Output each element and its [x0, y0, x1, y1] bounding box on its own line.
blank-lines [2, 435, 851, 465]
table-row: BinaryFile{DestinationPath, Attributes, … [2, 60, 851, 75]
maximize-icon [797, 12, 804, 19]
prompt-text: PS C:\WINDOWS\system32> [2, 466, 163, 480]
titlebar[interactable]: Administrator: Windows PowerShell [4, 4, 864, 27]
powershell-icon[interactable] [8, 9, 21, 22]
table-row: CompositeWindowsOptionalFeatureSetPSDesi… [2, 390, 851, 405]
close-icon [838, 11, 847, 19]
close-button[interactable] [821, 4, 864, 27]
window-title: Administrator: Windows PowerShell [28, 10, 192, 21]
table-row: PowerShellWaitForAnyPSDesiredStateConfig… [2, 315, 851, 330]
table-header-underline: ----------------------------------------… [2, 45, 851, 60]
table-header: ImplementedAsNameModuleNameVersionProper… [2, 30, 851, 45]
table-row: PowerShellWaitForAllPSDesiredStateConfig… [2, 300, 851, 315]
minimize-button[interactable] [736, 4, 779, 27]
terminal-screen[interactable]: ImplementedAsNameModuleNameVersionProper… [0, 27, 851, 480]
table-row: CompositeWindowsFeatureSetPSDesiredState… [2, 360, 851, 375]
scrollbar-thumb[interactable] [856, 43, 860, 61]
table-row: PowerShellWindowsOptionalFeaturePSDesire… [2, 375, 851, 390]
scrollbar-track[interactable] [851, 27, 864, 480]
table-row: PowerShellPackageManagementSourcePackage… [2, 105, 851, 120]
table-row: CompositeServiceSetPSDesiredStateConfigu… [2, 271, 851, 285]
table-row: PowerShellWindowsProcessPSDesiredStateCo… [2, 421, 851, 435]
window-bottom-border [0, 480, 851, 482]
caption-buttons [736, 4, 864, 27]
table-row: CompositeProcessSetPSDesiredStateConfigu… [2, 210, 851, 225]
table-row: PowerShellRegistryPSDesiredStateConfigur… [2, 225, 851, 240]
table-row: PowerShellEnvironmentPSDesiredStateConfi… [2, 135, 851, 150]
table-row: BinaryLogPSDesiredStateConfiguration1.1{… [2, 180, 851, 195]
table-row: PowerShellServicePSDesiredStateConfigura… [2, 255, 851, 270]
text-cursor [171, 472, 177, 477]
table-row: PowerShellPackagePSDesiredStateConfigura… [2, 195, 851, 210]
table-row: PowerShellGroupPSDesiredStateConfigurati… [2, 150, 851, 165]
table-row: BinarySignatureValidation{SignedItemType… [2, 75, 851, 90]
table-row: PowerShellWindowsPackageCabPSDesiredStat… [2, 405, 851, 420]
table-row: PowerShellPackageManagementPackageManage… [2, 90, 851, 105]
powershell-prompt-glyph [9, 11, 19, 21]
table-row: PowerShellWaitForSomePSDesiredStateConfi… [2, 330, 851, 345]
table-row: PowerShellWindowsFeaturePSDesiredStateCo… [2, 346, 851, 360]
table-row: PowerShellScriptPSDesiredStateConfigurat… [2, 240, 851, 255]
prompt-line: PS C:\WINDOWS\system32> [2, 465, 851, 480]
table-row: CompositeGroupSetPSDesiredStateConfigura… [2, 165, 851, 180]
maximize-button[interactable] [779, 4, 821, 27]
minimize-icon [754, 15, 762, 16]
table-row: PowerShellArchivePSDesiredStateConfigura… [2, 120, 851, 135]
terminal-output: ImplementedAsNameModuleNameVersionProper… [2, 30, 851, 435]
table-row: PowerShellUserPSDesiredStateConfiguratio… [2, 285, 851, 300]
--------
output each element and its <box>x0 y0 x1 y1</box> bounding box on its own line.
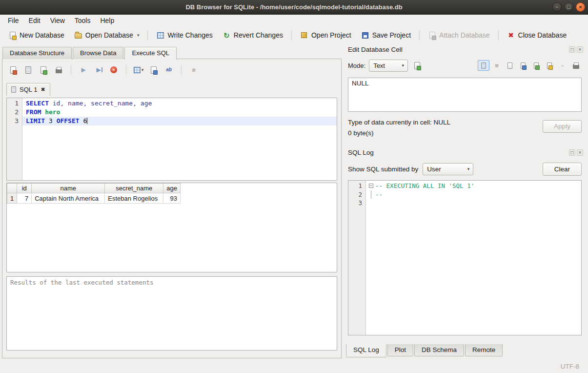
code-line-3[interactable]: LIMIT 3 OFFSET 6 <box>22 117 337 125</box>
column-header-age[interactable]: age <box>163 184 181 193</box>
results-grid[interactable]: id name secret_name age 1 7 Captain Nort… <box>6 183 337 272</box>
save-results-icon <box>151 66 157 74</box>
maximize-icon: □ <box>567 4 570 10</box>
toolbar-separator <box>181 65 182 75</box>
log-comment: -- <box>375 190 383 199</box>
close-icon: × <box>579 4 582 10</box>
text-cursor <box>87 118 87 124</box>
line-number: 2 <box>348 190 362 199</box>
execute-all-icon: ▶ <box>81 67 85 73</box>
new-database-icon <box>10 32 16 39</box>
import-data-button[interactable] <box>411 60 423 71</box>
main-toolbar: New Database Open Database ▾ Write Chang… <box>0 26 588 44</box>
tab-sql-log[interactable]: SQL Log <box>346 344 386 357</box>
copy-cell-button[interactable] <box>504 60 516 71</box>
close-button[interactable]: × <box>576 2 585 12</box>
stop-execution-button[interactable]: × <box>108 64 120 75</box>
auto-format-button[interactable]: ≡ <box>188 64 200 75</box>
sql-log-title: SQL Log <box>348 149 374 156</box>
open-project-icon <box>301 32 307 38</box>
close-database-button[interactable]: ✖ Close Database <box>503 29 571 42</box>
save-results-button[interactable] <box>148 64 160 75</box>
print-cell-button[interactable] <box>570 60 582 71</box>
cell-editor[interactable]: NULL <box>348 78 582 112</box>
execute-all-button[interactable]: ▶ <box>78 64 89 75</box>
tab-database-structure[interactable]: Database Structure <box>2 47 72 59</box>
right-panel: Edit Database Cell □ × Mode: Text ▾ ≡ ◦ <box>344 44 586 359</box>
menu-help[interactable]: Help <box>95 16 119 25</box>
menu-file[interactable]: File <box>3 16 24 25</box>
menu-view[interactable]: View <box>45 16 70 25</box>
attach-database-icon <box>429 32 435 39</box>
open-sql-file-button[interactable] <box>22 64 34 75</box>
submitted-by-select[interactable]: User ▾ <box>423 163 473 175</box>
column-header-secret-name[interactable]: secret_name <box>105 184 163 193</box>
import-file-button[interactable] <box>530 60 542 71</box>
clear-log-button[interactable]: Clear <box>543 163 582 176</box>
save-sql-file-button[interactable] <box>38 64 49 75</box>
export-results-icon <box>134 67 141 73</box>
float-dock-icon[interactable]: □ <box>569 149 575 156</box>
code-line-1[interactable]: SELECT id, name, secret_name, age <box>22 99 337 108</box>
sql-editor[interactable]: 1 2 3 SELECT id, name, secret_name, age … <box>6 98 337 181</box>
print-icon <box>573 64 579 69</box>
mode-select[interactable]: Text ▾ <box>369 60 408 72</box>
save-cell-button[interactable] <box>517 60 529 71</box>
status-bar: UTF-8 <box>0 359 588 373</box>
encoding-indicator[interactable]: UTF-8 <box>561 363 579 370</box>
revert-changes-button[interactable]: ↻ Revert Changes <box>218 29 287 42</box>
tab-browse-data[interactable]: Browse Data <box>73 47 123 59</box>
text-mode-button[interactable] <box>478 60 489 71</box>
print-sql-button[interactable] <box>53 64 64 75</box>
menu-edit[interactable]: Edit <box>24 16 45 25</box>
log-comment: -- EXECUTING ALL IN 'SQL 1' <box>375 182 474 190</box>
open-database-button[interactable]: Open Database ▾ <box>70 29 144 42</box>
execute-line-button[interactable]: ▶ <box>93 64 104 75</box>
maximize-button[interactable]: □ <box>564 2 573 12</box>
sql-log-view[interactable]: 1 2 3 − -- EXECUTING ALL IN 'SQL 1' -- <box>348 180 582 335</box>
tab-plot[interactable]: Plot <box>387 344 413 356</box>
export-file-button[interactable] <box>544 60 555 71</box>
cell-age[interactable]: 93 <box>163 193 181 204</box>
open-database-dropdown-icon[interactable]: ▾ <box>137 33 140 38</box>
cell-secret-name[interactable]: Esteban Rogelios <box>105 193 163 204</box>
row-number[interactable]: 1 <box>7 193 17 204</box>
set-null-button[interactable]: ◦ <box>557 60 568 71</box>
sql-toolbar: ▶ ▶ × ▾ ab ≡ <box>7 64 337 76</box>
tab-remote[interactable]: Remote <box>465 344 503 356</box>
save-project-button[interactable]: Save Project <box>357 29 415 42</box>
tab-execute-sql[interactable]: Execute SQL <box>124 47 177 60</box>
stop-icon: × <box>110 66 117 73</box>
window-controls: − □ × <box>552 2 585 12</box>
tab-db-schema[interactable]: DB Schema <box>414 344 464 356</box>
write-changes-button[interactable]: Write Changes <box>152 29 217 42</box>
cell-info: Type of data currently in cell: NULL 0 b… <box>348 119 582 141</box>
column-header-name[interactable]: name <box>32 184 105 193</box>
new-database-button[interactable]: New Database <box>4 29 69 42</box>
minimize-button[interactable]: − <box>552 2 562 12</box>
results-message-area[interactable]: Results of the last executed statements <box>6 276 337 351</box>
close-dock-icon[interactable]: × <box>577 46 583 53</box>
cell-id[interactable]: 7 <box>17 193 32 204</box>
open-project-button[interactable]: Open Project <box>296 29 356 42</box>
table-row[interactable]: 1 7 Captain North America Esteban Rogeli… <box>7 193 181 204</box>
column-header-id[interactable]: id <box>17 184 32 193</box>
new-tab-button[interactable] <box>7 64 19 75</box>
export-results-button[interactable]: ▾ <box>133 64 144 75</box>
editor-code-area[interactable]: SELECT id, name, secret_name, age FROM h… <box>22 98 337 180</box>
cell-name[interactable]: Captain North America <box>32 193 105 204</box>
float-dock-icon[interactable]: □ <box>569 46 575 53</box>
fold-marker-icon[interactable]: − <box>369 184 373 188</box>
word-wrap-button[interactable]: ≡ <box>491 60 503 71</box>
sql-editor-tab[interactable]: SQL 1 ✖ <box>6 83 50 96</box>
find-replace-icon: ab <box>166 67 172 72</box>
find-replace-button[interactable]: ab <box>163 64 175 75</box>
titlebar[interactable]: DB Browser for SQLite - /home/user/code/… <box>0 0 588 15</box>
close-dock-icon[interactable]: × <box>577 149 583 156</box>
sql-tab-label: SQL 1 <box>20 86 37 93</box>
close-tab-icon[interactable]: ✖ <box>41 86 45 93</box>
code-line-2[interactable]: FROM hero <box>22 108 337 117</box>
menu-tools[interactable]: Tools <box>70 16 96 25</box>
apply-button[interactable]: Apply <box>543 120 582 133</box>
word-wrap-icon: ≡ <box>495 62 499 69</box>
--------
**EXERCISE BRIEF:**
From the records above, count the lines that contain "terminal". Only the number should be written.

**SOLUTION TO THE EXERCISE:**
2